Start of Block

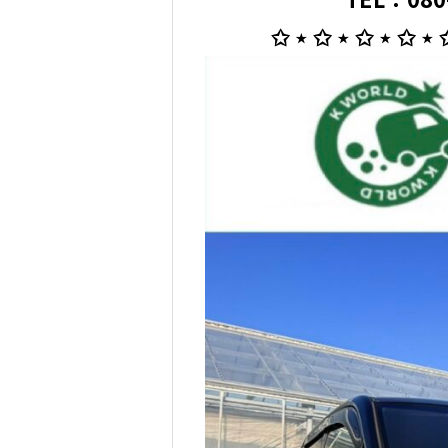
✩ ⋆ ✩ ⋆ ✩ ⋆ ✩ ⋆ 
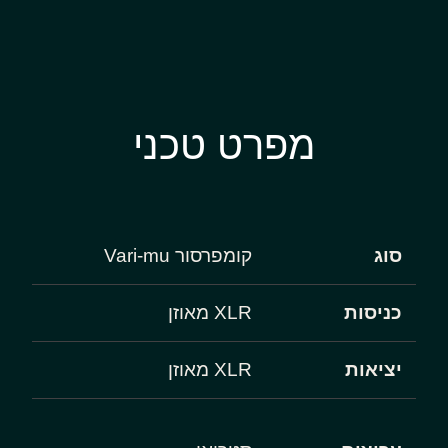
מפרט טכני
סוג
קומפרסור Vari-mu
כניסות
XLR מאוזן
יציאות
XLR מאוזן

End of Block

Prompt: Copy all the records above exactly, but leave out the pictures.

Answer space:
✩ ⋆ ✩ ⋆ ✩ ⋆ ✩ ⋆ 
מפרט טכני
סוג
קומפרסור Vari-mu
כניסות
XLR מאוזן
יציאות
XLR מאוזן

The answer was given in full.